Dean you have impossible task ahead of you if you think you retrain bo-bo. Every commentor hit right on.
David Brooks is a propagandist. The only education a propagandist wants is to know how better to deceive people. How the budget actually works is of no interest to him. He wants to scare people out of voting for Obama and will use any means available.
The people who need to be educated are his intended victims, the American voters.
A shout out to Bluegal and Driftglass who skewer Brooks on a weekly basis on their blog TheProfessionalLeft. A great hour of listening.
Maybe you should educate Obama to the fact that budgets are about priorities. It is not David Brooks you need to educate since he is being paid to merely confuse the American people.
You need to focus on educating Obama and the Democrats because they are the one’s who actually are in the decision-making positions and while David Brooks might be way off base he isn’t making any of the decisions.
Have you looked at Obama’s budget and studied it closely? Actually, you don’t have to study his budget priorities that closely to determine his priorities lie in feeding the merchants of death and destruction while without any help at all from David Brooks Obama is doing a damn good job starving the social programs in order to feed the war machine.
I suspect you, Paul Krugman and Robert Reich are in preparation for endorsing Obama’s re-election so you turn to “educating” David Brooks instead of educating Obama, Congress and the American people on the dark days ahead as Wall Street’s military-financial-industrial complex fed by Obama and the Democrats chokes and starves us with austerity measures.

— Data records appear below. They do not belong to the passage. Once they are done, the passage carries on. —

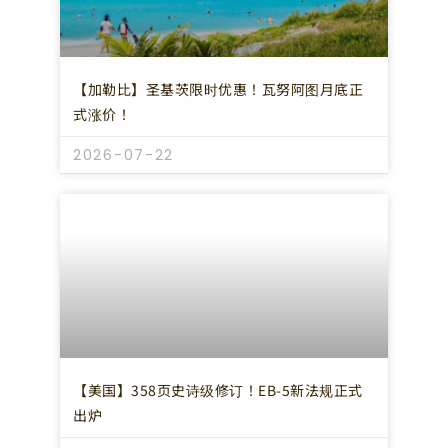
【加勒比】圣基茨限时优惠！瓦努阿图月底正
式涨价！
2026-07-22
【美国】358页史诗级修订！EB-5新法规正式
出炉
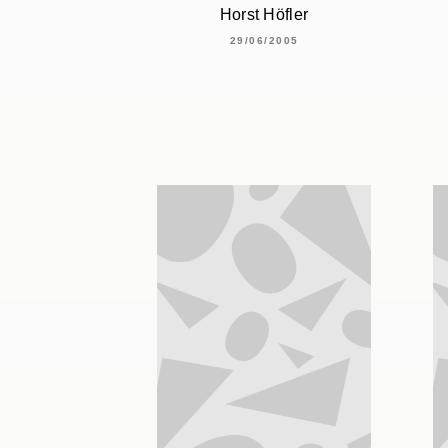
Horst Höfler
29/06/2005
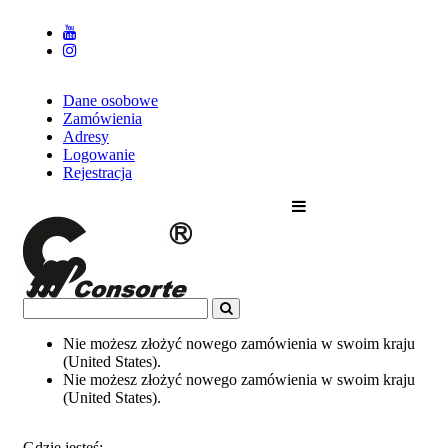
Dane osobowe
Zamówienia
Adresy
Logowanie
Rejestracja
Nie możesz złożyć nowego zamówienia w swoim kraju
(United States).
Nie możesz złożyć nowego zamówienia w swoim kraju
(United States).
Gdzie jesteś:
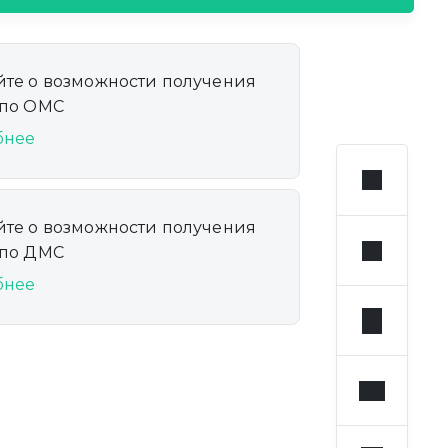
йте о возможности получения
 по ОМС
бнее
йте о возможности получения
 по ДМС
бнее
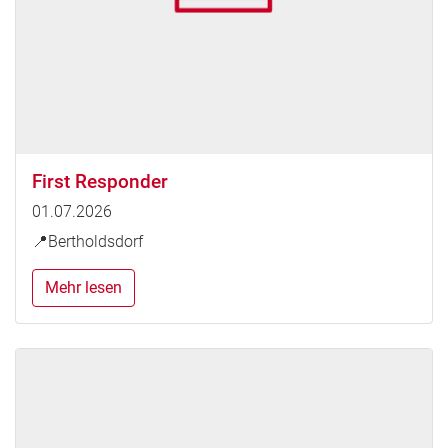
First Responder
01.07.2026
📍Bertholdsdorf
Mehr lesen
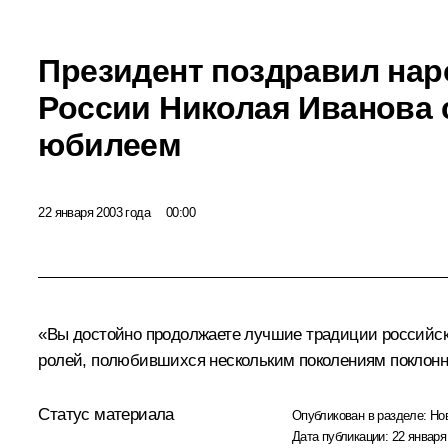
Президент поздравил нар
России Николая Иванова 
юбилеем
22 января 2003 года
00:00
«Вы достойно продолжаете лучшие традиции российско
ролей, полюбившихся нескольким поколениям поклонник
Статус материала
Опубликован в разделе:
Но
Дата публикации:
22 января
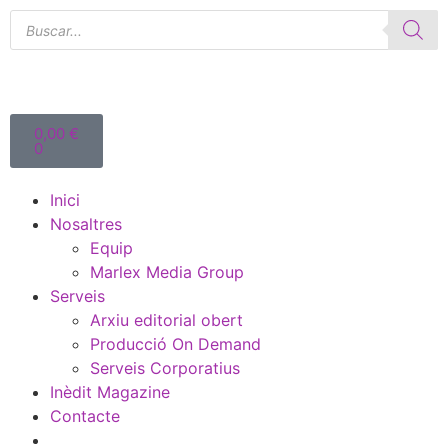
0,00
€
0
Inici
Nosaltres
Equip
Marlex Media Group
Serveis
Arxiu editorial obert
Producció On Demand
Serveis Corporatius
Inèdit Magazine
Contacte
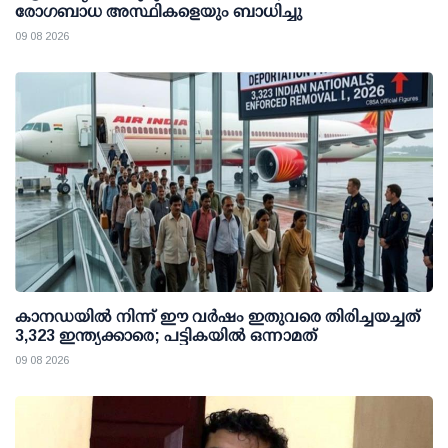
രോഗബാധ അസ്ഥികളെയും ബാധിച്ചു
09 08 2026
കാനഡയിൽ നിന്ന് ഈ വർഷം ഇതുവരെ തിരിച്ചയച്ചത്
3,323 ഇന്ത്യക്കാരെ; പട്ടികയിൽ ഒന്നാമത്
09 08 2026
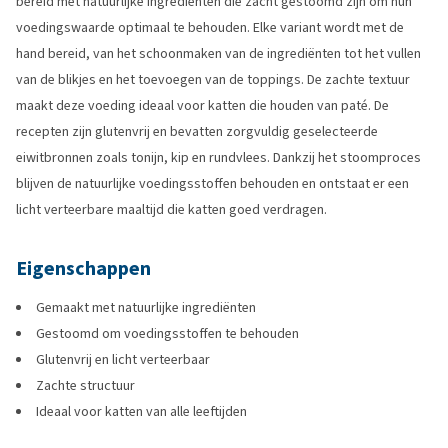
bereid met natuurlijke ingrediënten die zacht gestoomd zijn om hun
voedingswaarde optimaal te behouden. Elke variant wordt met de
hand bereid, van het schoonmaken van de ingrediënten tot het vullen
van de blikjes en het toevoegen van de toppings. De zachte textuur
maakt deze voeding ideaal voor katten die houden van paté. De
recepten zijn glutenvrij en bevatten zorgvuldig geselecteerde
eiwitbronnen zoals tonijn, kip en rundvlees. Dankzij het stoomproces
blijven de natuurlijke voedingsstoffen behouden en ontstaat er een
licht verteerbare maaltijd die katten goed verdragen.
Eigenschappen
Gemaakt met natuurlijke ingrediënten
Gestoomd om voedingsstoffen te behouden
Glutenvrij en licht verteerbaar
Zachte structuur
Ideaal voor katten van alle leeftijden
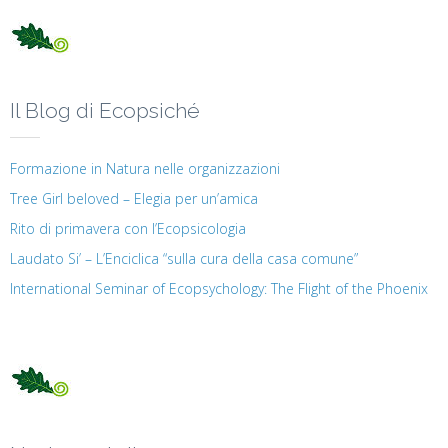
Il Blog di Ecopsiché
Formazione in Natura nelle organizzazioni
Tree Girl beloved – Elegia per un’amica
Rito di primavera con l’Ecopsicologia
Laudato Si’ – L’Enciclica “sulla cura della casa comune”
International Seminar of Ecopsychology: The Flight of the Phoenix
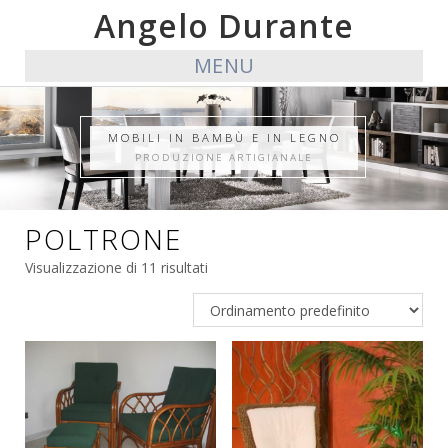
Angelo Durante
MENU
MOBILI IN BAMBÙ E IN LEGNO
PRODUZIONE ARTIGIANALE
POLTRONE
Visualizzazione di 11 risultati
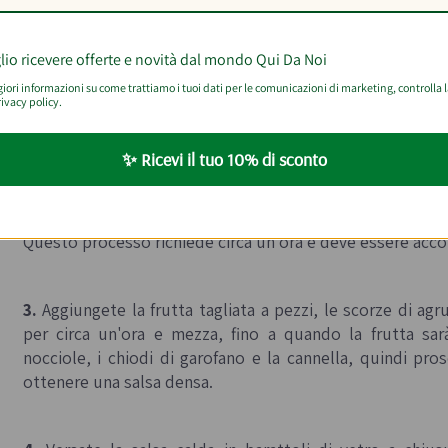
reparazione
lio ricevere offerte e novità dal mondo Qui Da Noi
ori informazioni su come trattiamo i tuoi dati per le comunicazioni di marketing, controlla 
ivacy policy.
1.
Lavate l’uva, asciugatela e schiacciatela per estrarne 
vinaccioli.
✨ Ricevi il tuo 10% di sconto
2.
Versate il succo in una pentola e portatelo a bollore,
Questo processo richiede circa un'ora e deve essere acc
3.
Aggiungete la frutta tagliata a pezzi, le scorze di ag
per circa un'ora e mezza, fino a quando la frutta sar
nocciole, i chiodi di garofano e la cannella, quindi pros
ottenere una salsa densa.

Check out the real cost of militarism and war and don’t bother to teach David Brooks anything; educate yourself teach Obama about the need for peace:
http://nationalpriorities.org/analysis/2012/presidents-budget-fy2013/
Karl Marx pointed out long ago that when a nation uses its resources for militarism and wars this is just like dumping the wealth of the nation into the deepest depths of the oceans.

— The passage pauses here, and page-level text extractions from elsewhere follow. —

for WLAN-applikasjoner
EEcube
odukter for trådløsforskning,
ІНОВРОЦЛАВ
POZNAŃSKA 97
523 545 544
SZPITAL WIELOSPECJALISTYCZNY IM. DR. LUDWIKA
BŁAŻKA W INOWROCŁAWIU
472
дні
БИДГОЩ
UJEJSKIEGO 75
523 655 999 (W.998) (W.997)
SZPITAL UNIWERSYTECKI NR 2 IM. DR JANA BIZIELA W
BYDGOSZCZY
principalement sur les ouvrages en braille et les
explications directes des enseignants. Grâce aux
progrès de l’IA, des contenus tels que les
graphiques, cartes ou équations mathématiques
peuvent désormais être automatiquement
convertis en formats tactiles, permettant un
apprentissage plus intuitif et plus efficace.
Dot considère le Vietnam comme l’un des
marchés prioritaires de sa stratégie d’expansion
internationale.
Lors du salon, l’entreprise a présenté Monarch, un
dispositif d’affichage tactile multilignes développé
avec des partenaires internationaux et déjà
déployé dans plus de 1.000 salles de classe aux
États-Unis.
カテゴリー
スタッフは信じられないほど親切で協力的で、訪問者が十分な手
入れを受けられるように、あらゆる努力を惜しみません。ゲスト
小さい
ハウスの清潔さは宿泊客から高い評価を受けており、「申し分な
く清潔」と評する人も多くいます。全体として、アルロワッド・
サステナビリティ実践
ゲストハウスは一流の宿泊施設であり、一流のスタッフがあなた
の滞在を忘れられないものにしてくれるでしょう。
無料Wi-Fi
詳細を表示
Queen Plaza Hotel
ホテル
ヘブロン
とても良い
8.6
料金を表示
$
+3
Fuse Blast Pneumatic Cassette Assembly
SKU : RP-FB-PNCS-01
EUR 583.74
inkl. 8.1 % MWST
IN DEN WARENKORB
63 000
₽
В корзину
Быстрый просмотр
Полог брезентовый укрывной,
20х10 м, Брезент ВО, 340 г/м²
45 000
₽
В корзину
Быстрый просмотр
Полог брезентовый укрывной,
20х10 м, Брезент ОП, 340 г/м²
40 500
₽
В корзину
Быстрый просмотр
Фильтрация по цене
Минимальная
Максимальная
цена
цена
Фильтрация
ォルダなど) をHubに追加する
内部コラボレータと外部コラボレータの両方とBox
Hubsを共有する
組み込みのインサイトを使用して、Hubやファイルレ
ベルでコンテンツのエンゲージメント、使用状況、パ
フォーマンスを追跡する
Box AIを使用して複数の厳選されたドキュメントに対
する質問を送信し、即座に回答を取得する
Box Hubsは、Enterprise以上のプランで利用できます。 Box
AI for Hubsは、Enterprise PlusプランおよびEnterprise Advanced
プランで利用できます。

I differ with you only in the sense that cheese has been insulted.
Bobo is, in today’s DC/NYC universe, a successful apparatchik. His weekends are probably quite relaxed.
Today’s “conservatives” don’t hold a candle to Safire, or, for that matter, Nixon. Today’s “conservatives” make Nixon look like a great guy and sober leader.

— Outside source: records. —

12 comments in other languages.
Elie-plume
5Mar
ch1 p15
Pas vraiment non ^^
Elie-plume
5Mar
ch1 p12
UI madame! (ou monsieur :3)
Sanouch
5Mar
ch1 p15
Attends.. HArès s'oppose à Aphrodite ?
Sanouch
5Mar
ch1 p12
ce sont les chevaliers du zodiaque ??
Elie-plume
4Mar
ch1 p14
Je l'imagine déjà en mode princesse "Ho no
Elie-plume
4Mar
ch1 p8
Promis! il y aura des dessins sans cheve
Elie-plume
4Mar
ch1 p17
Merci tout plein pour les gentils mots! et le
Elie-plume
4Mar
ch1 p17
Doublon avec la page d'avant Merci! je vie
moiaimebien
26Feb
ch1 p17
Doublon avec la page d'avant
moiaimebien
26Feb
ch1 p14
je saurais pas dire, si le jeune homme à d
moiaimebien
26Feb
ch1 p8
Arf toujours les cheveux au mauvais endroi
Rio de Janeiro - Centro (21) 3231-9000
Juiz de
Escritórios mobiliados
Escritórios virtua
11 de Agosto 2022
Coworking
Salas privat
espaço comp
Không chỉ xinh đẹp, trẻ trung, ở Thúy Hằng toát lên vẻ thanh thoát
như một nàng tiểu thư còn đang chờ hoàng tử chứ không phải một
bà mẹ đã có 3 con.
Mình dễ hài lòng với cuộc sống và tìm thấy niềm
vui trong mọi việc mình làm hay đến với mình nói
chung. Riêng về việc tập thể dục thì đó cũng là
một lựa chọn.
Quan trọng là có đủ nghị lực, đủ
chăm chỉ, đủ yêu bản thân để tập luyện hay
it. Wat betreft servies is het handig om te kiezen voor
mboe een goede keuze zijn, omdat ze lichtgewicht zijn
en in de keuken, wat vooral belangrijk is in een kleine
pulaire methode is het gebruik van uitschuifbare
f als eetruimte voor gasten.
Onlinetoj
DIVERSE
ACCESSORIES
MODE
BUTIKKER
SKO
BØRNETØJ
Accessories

Only if you are too young to remember Nixon the author and founder of today’s wingnuts.
Mr. Brooks is the sort of scribe who dips his pen in the well of arts and letters for prose equal a fracking engineer but far more gas. He is a pet stain on the tapestry of history.
David Brooks? Who cares what David Brooks has to say?
Why does David Brooks have to “learn anything?” Obama is the one you should be talking to, Baker.